What would make Crouch End a more pleasant place?

Would you like less-congested streets, where anyone can walk, cycle or get the bus, without dodging the traffic? How can we make this happen?

Here’s a golden opportunity. Last year, the Mayor of London and TfL announced that Haringey had been awarded £5.8m for a “Liveable Neighbourhood” in Crouch End. A chance to “make walking and cycling a safe, enjoyable and convenient option for many more Londoners - supporting small businesses by making our high streets cleaner, safer and more enjoyable places to spend time”, according to Sadiq Khan. But since that announcement, very little has been heard.

There’s one lesson to be learnt from more progressive boroughs on how to deliver successful schemes which reduce car use and that’s public involvement. We all need to support this. If Haringey genuinely wants to tame the snarl of cars snaking through Crouch End, the borough’s leaders must get to grips with creating healthy streets for all.

What we don’t want is wishy-washy consultation exercises with no clear direction. These would just end up with a hodge-podge compromise designed to appease everyone, including those wedded to their cars. Such a scheme would not achieve the goal of enabling active travel, and would risk losing TfL’s funding and jeopardise chances in the future.

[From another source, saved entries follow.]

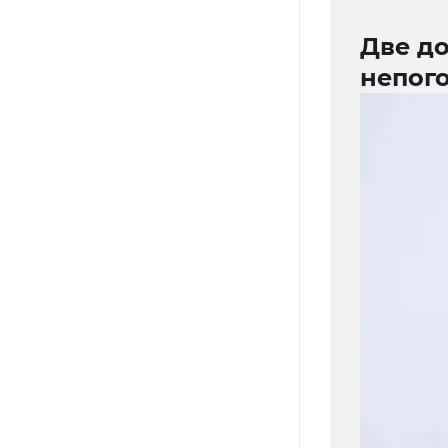
Две д
непог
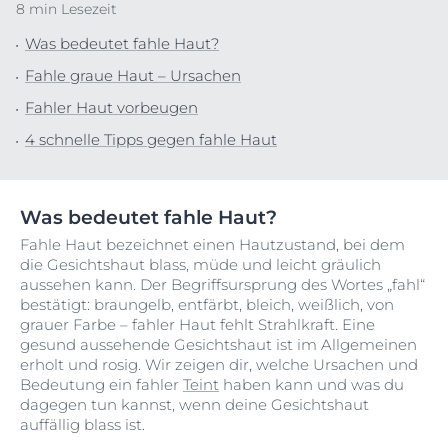
8 min Lesezeit
Was bedeutet fahle Haut?
Fahle graue Haut – Ursachen
Fahler Haut vorbeugen
4 schnelle Tipps gegen fahle Haut
Was bedeutet fahle Haut?
Fahle Haut bezeichnet einen Hautzustand, bei dem
die Gesichtshaut blass, müde und leicht gräulich
aussehen kann. Der Begriffsursprung des Wortes „fahl“
bestätigt: braungelb, entfärbt, bleich, weißlich, von
grauer Farbe – fahler Haut fehlt Strahlkraft. Eine
gesund aussehende Gesichtshaut ist im Allgemeinen
erholt und rosig. Wir zeigen dir, welche Ursachen und
Bedeutung ein fahler
Teint
haben kann und was du
dagegen tun kannst, wenn deine Gesichtshaut
auffällig blass ist.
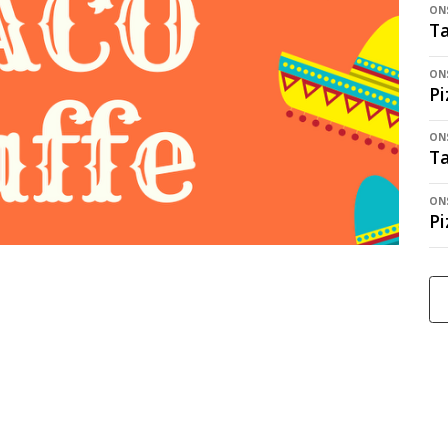
ONS
Ta
ONS
Pi
ONS
Ta
ONS
Pi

What we do want is Haringey’s political leaders need to start a long-overdue debate about the future of our streets. Town centres in neighbouring boroughs are being transformed into places where people linger and where the air is cleaner, and where young and old alike can choose to travel healthily on foot or by cycle. And there would be fewer bus delays.

In Haringey, the damaging effects of 1960s-style transport decisions are all around us, with roads designed primarily for motor traffic, most of which is just passing through - often single-occupancy cars coming from outside the borough. With low levels of car ownership, Haringey’s residents deserve cleaner, safer streets. Strong leadership is needed to show that Haringey can prosper with streets designed for people, not cars.

Why does this matter? If Haringey’s future population continues to travel as it does now, we are heading towards even more air pollution, more inactivity-related illness, with once-prosperous local businesses suffocating in traffic-choked streets and more climate change.

Recent research by King’s College London has shown that reducing motor traffic and enabling more walking and cycling saves lives by improving air quality and encouraging active travel. Children in parts of London where through-traffic has already been reduced will live longer than children in Haringey, unless the council acts now. It’s a life-saving decision!

Two other local councils, Enfield and Waltham Forest, have gained awards and won elections by delivering schemes in their boroughs. They were determined to provide clean, healthy, calm streets. Who has the political will to change things for the better in Haringey, and literally save lives?